Fumento also deals body blows to the quack science practiced by techno-scaremonger Paul Brodeur. Brodeur has made a career out of claiming that the weak electromagnetic fields generated by power lines and household appliances are causing cancer. Fumento surveys hundreds of studies and finds that the vast majority show no relation between the typical electromagnetic fields people encounter and the incidence of cancer.

The most recent outbreak of microwave madness revolved around claims that cellular telephones cause brain cancer. A Florida man claimed on CNN's Larry King Live that his wife got brain cancer from her cellular telephone. This is a classic example of the "victim as epidemiologist" phenomenon.

"Being a victim of a disease does not make one an expert in how that disease is contracted," observes Fumento. There is no credible evidence which shows that the microwaves emitted from cellular telephones cause cancer. But never mind, the crisis is on.

Fumento offers a quick primer on the art and science of risk assessment and shows how the press, public, and politicians often misunderstand (sometimes deliberately so) how to calculate real risks. He takes apart other popular technoscares, showing that the claim "dioxin is the deadliest man-made substance known" should be changed to "dioxin is the deadliest man-made substance known for killing guinea pigs." Hamsters, on the other hand, can practically season their chow with dioxin. It takes a dose 1,900 times higher to do in hamsters. (This vast difference in toxicity should give people pause about extrapolating test-animal results to human beings.)

In addition, Fumento thoroughly debunks asbestos scaremongers, anti-food irradiation activism, and the sleazy political deals that have led to requiring that gasohol be used in some cities during the winter months. My only complaint is that Fumento didn't have the space to deal with the "acid rain" fiasco. Ten years and $500 million dollars of study have shown that acid rain is not harming lakes, forests, crops, or people in Canada and the northeastern United States.
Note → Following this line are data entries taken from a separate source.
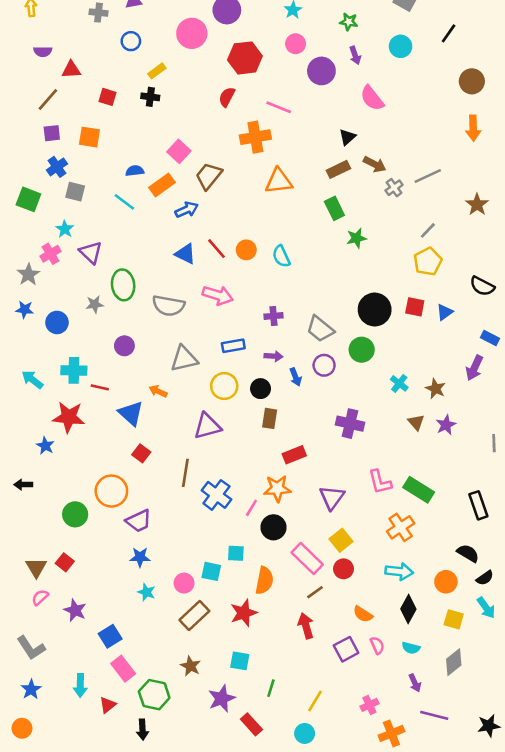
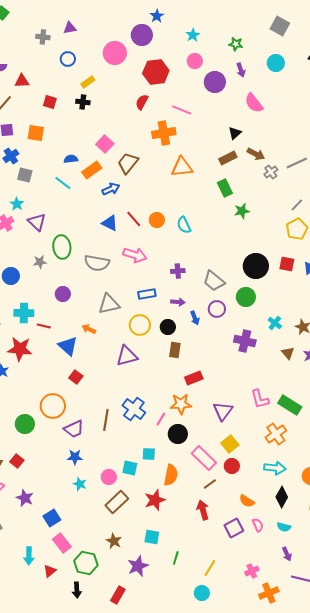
purple cross: (350, 424) -> (245, 341), moved
brown line: (185, 473) -> (106, 420), moved
red rectangle: (251, 724) -> (118, 595), moved, turned 72

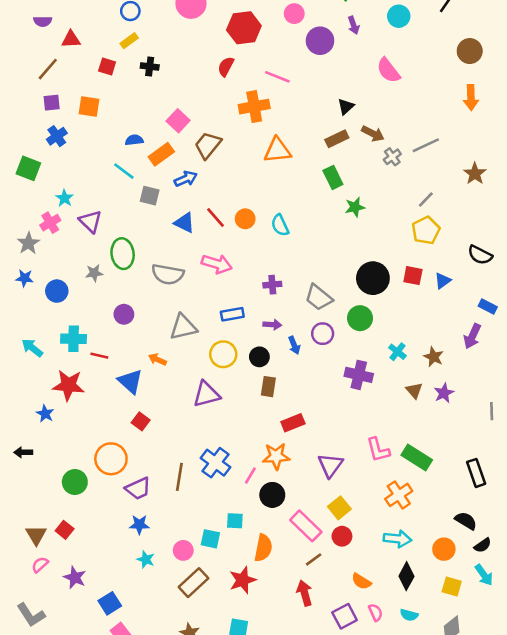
yellow rectangle: (88, 82) -> (129, 41), moved
pink semicircle: (254, 103) -> (388, 70), moved
gray square: (25, 175) -> (150, 196), moved

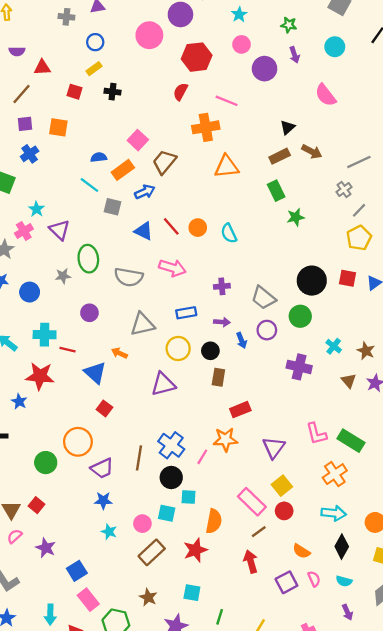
gray cross: (392, 157) -> (344, 190), moved
black circle: (272, 495) -> (171, 478), moved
Fumento is to be congratulated for having the nerve to ask the technophobes: If modern life is so dangerous, how come we're all living healthier and much longer lives?

Contributing Editor Ronald Bailey is the author of Eco-Scam: The False Prophets of Ecological Apocalypse (St. Martin's Press) and the 1993 Warren T. Brookes Fellow in Environmental Journalism at the Competitive Enterprise Institute.